CERTIFICATION BY THE PRINCIPAL EXECUTIVE OFFICER OF
THE MIDDLEBY CORPORATION
PURSUANT TO RULE 13A-14(b) UNDER THE EXCHANGE ACT AND
SECTION 906 OF THE SARBANES-OXLEY ACT OF 2002 (18 U.S.C. 1350)

This certification is being furnished pursuant to Rule 13a-14(b) under the Securities Exchange Act of 1934, as amended (the "Exchange Act"), and 18 U.S.C. 1350, as adopted pursuant to Section 906 of the Sarbanes-Oxley Act of 2002.

I, Selim A. Bassoul, President and Chief Executive Officer (principal executive officer) of The Middleby Corporation (the “Registrant”), certify, to the best of my knowledge, based upon a review of the Quarterly Report on Form 10-Q for the period ended October 2, 2004 of the Registrant (the “Report”), that:

  (1) The Report fully complies with the requirements of Section 13(a) or 15(d) of the Exchange Act; and

  (2) The information contained in the Report fairly presents, in all material aspects, the financial `condition and results of operations of the Registrant.
 
     
 
 
 
 
 
 
 
Date: November 16, 2004 By:   /s/ Selim A. Bassoul
 
  Selim A. Bassoul
 
 


Exhibit 32.2

CERTIFICATION BY THE PRINCIPAL FINANCIAL OFFICER OF
THE MIDDLEBY CORPORATION
PURSUANT TO RULE 13A-14(b) UNDER THE EXCHANGE ACT AND
SECTION 906 OF THE SARBANES-OXLEY ACT OF 2002 (18 U.S.C. 1350)

This certification is being furnished pursuant to Rule 13a-14(b) under the Securities Exchange Act of 1934, as amended (the "Exchange Act"), and 18 U.S.C. 1350, as adopted pursuant to Section 906 of the Sarbanes-Oxley Act of 2002.

I, Timothy J. FutzGerald, Vice President and Chief Financial Officer (principal financial officer) of The Middleby Corporation (the “Registrant”), certify, to the best of my knowledge, based upon a review of the Quarterly Report on Form 10-Q for the period ended October 2, 2004 of the Registrant (the “Report”), that:

  (1) The Report fully complies with the requirements of Section 13(a) or 15(d) of the Exchange Act; and

  (2) The information contained in the Report fairly presents, in all material aspects, the financial condition and results of operations of the Registrant.
 
     
 
 
 
 
 
 
 
Date: November 16, 2004 By:   /s/ Timothy J. FitzGerald
 
  Timothy J. FitzGerald
 
 


Exhibit 32.3



CERTIFICATION BY THE PRINCIPAL ADMINISTRATIVE OFFICER OF
THE MIDDLEBY CORPORATION
PURSUANT TO RULE 13A-14(b) UNDER THE EXCHANGE ACT AND
SECTION 906 OF THE SARBANES-OXLEY ACT OF 2002 (18 U.S.C. 1350)
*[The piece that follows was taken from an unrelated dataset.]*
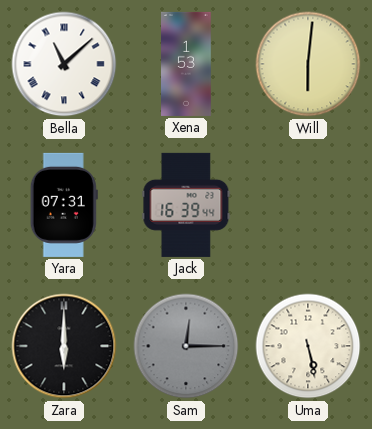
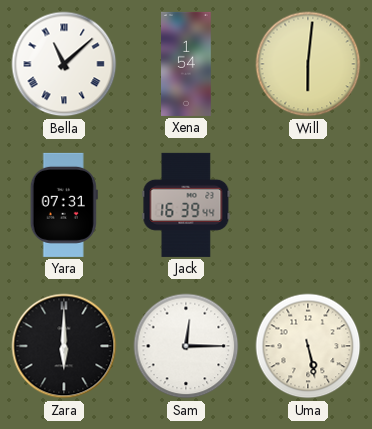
Xena: 1:53 -> 1:54
Sam dial: grey -> white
This certification is being furnished pursuant to Rule 13a-14(b) under the Securities Exchange Act of 1934, as amended (the "Exchange Act"), and 18 U.S.C. 1350, as adopted pursuant to Section 906 of the Sarbanes-Oxley Act of 2002.

I, David B. Baker, Vice President, Chief Administrative Officer and Secretary (principal administrative officer) of The Middleby Corporation (the “Registrant”), certify, to the best of my knowledge, based upon a review of the Quarterly Report on Form 10-Q for the period ended October 2, 2004 of the Registrant (the “Report”), that:

  (1) The Report fully complies with the requirements of Section 13(a) or 15(d) of the Exchange Act; and

  (2) The information contained in the Report fairly presents, in all material aspects, the financial condition and results of operations of the Registrant.